On the supplement side, I've used kava regularly for 20 years and it helps a whole bunch. Natural, non-addictive, and takes the edge off with zero impairment. I've even taken it before exams in school and for professional certifications, helps to clear the mind of anxiety and let you focus on the task at hand. I've also found the Olly Stress gummies with GABA to have a similar effect. Very mild, you won't even know you've taken anything you're just more relaxed and less worried. Beyond that I've taken beta blockers a few times for high pressure gigs and public speaking. Again non-impairing but actually blocks the unconscious symptoms of anxiety and panic like shaky voice, rapid breathing, dry mouth, stomach jitters, etc.

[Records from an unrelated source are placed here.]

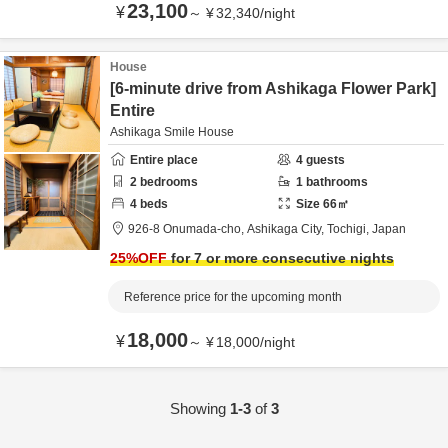
23,100
¥
～
¥
32,340
/
night
House
[6-minute drive from Ashikaga Flower Park]
Entire
Ashikaga Smile House
Entire place
4
guests
2
bedrooms
1
bathrooms
4
beds
Size
66
㎡
926-8 Onumada-cho,
Ashikaga City,
Tochigi,
Japan
25
%OFF
for 7 or more consecutive nights
Reference price for the upcoming month
18,000
¥
～
¥
18,000
/
night
Showing
1-3
of
3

A drink can help take the edge off but it's a fine line between loose and sloppy in my experience. Weed amplifies your state of mind so if you're already anxious it can make it much worse.

Good luck!!
 

RoadShow

Member
Messages
16
I'm an engineer by trade, so by nature an excessive introvert. Besides playing guitar, often I have to get up in front of genius engineers and present training material. My stomach gets in knots, but with a lot of prep I just get started and in 10 seconds I'm on a roll and just having fun engaging. When someone has a question the fear comes back until I hear the question and then I'm OK.

I also drive a funny car. Same thing. I sit in staging thinking I must be out of my F'ing mind. But with my team we have performed for years and prior to going up we discuss the whole routine even though we have been through it hundreds of times and it gives us all reassurance and calms me down. I'm a nervous wreck until they give us the sign to start the car, and I instantly become calm because suddenly I'm busy, for a couple of minutes anyway... I've been asked if the crowds bother me, nope, my eyes never leave the center of my lane, I never see the crowd.

So like others have posted, rehearse until it's second nature and when it's time just step into it and enjoy.